In the Victorian era, catacombs became important burial grounds for the rich and the blue-blooded. West Norwood Cemetery in London was built with its own catacombs, which were designed to hold around 3,500 coffins. It was one of the first cemeteries to be built in the Gothic style and instantly became a hit with the rich and powerful.
It didn’t take long for it to be known as “The Millionaires Cemetery” and with its elaborate design and rich interior, it is still considered to be one of the finest burial grounds in the U.K. It is also still nearly complete with only the Anglican chapel missing—it was pulled down in the 1960s without damage to the deep, dark catacombs below.
Modern day visitors upon entering will instantly see the catafalque—a hydraulic press that allowed coffins to descend from the chapel above into the catacombs below. Each individual vault is decorated with arches, gothic iron gates and even the family shields of the families interred.
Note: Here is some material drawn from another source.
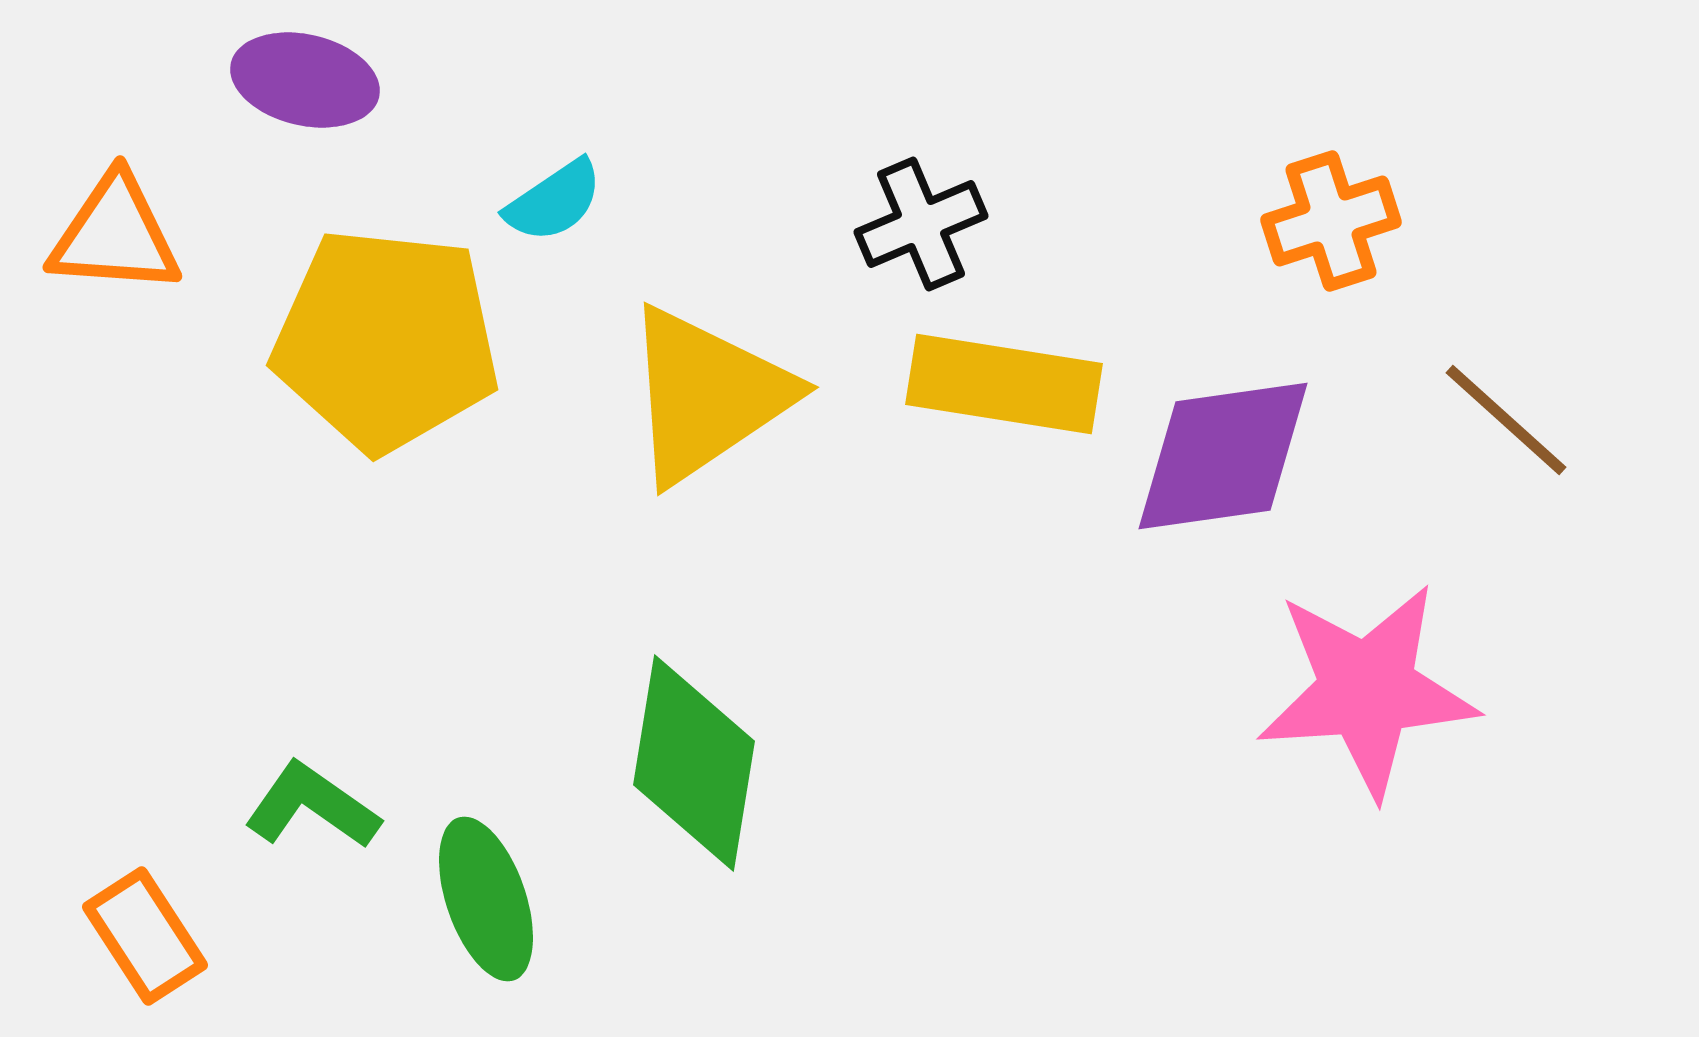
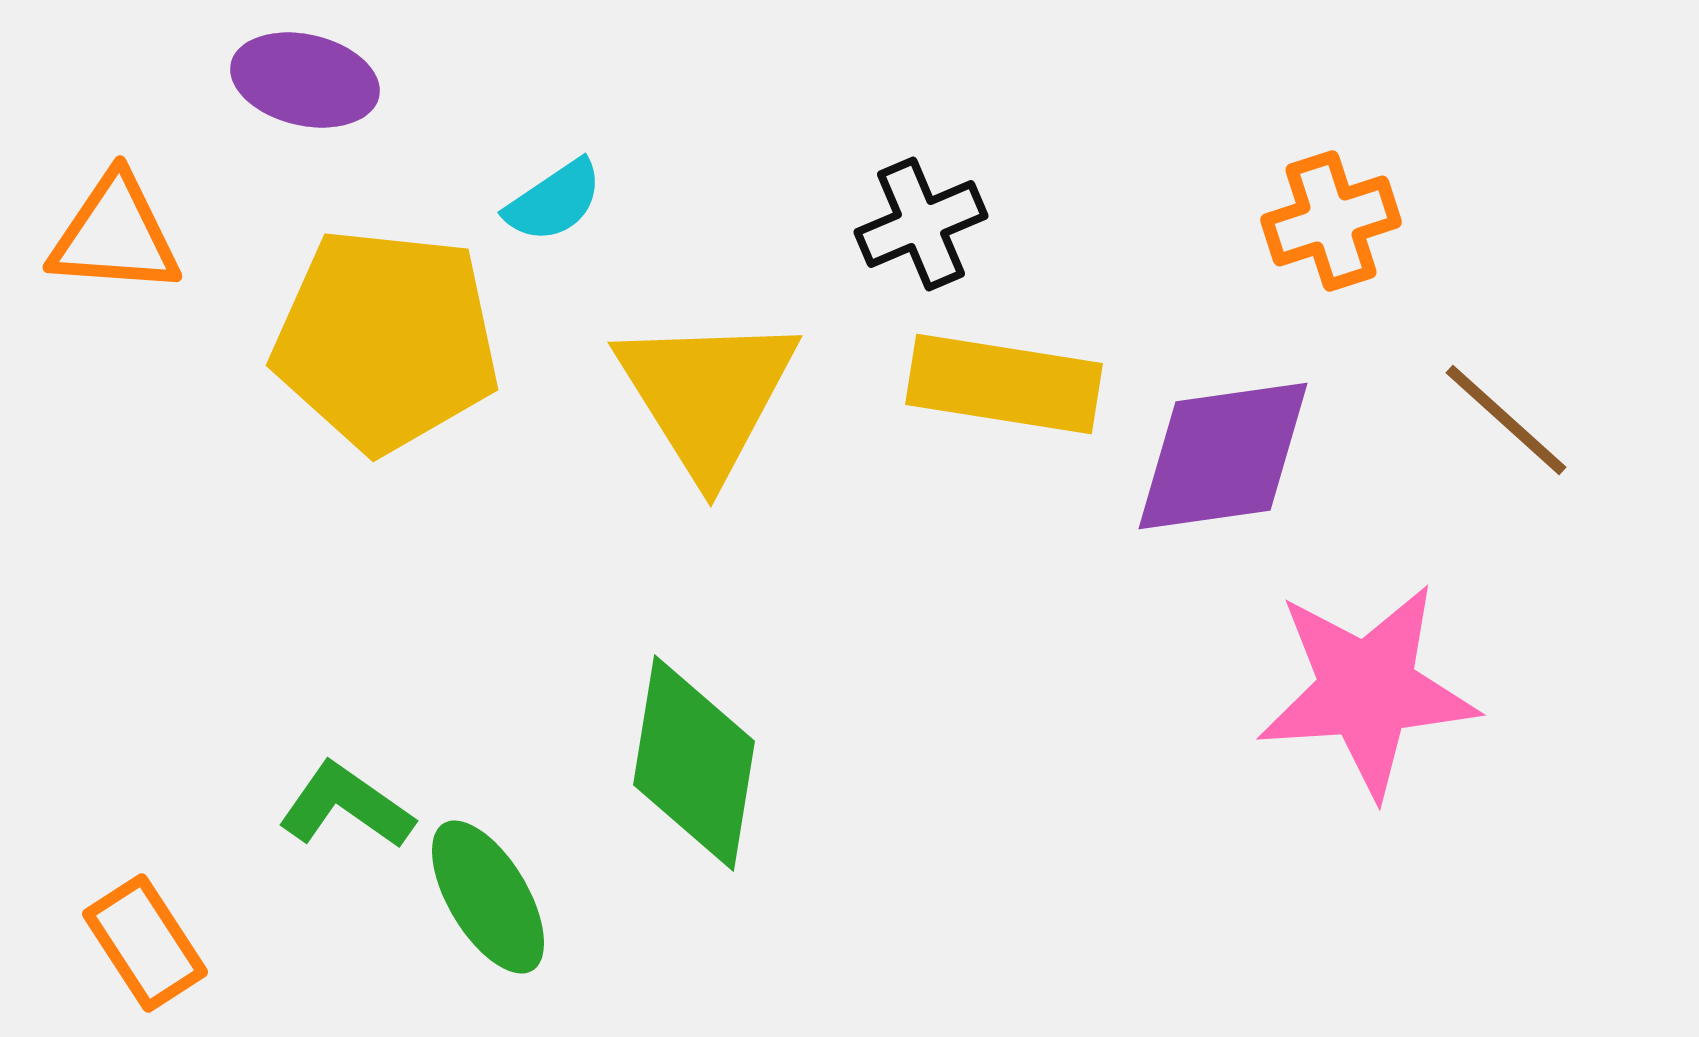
yellow triangle: rotated 28 degrees counterclockwise
green L-shape: moved 34 px right
green ellipse: moved 2 px right, 2 px up; rotated 12 degrees counterclockwise
orange rectangle: moved 7 px down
Among those interred in the vault are lord mayors of London, admirals, generals and civil servants. To walk around the catacombs is like walking into the high society circles of the time. It’s a wonder to behold the velvet, studwork and handles—and even the remains of wreaths long laid. It is also sad to see the size of some of the coffins—there are many childrens’ resting places down there among the veterans and politicians—and there is still space for the future. If you get to be rich and famous, powerful and respected you can end your days in the West Norwood Cemetery among the stone angels and decaying coffins.